> **Problem requirements**: Lines that include the string "prefix" are the ones to copy from the entries below.

> **Material for this task**:
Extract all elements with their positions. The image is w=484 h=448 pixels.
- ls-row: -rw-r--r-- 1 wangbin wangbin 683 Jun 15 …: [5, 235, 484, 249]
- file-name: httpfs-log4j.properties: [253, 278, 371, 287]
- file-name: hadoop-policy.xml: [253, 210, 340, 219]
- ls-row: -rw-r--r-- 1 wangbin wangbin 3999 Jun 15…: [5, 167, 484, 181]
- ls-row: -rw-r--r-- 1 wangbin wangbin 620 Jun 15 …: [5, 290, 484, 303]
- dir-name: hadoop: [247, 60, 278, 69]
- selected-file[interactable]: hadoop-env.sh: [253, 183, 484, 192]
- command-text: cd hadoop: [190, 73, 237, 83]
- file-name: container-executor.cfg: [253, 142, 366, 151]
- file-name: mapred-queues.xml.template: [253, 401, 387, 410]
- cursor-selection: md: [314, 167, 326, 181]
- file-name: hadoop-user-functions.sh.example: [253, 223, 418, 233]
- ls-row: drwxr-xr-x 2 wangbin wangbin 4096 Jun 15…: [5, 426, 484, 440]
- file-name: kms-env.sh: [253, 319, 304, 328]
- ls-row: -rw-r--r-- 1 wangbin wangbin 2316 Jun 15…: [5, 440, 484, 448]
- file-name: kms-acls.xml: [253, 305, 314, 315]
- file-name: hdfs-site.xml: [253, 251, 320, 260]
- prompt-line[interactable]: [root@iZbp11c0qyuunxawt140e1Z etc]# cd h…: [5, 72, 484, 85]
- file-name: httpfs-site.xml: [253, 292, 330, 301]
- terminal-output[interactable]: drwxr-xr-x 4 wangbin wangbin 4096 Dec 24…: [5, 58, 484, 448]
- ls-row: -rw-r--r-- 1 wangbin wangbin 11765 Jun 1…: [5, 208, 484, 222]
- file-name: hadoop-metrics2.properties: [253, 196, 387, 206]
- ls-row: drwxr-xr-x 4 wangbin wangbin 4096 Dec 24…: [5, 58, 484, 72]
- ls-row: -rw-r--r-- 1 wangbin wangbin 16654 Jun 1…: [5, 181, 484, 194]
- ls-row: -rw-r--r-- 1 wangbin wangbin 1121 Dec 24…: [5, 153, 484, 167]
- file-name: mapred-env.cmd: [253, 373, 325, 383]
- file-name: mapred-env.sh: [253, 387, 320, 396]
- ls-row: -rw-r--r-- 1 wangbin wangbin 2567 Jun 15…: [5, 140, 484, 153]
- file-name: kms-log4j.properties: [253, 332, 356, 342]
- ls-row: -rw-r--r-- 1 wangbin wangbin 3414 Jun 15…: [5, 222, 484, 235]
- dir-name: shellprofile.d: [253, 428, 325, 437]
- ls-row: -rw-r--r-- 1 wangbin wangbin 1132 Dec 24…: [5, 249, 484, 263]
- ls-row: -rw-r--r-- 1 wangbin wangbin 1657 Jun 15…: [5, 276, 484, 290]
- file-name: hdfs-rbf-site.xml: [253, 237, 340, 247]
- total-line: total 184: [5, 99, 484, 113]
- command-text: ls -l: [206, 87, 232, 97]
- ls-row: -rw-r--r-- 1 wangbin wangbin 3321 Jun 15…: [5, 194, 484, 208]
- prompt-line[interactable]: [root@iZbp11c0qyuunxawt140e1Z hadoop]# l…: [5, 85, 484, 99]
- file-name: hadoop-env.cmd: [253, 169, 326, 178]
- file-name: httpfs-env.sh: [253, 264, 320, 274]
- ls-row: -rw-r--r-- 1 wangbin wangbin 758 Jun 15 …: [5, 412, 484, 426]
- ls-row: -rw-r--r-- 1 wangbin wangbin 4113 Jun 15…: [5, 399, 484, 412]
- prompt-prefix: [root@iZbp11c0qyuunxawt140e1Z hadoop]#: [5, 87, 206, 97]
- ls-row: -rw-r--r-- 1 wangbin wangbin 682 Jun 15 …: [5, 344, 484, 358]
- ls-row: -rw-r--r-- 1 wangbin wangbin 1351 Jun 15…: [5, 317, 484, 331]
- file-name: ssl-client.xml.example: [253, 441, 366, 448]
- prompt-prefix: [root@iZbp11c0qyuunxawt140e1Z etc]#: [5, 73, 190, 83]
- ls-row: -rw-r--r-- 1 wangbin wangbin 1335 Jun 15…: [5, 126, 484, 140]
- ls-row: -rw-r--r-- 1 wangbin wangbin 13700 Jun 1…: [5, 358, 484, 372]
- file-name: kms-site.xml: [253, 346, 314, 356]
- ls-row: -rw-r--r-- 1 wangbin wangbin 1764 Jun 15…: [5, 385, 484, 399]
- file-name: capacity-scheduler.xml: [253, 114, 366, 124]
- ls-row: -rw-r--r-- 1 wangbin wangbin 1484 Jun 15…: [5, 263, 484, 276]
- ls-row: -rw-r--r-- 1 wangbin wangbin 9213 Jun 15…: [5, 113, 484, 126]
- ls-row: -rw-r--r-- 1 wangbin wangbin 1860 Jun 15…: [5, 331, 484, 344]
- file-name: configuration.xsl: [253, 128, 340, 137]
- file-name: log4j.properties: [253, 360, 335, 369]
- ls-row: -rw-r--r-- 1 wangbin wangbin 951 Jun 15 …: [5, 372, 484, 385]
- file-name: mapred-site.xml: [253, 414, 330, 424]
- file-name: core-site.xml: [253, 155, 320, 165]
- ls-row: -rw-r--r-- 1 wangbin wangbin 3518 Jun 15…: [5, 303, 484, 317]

> **Written response**:
- prompt-prefix: [root@iZbp11c0qyuunxawt140e1Z hadoop]#: [5, 87, 206, 97]
- prompt-prefix: [root@iZbp11c0qyuunxawt140e1Z etc]#: [5, 73, 190, 83]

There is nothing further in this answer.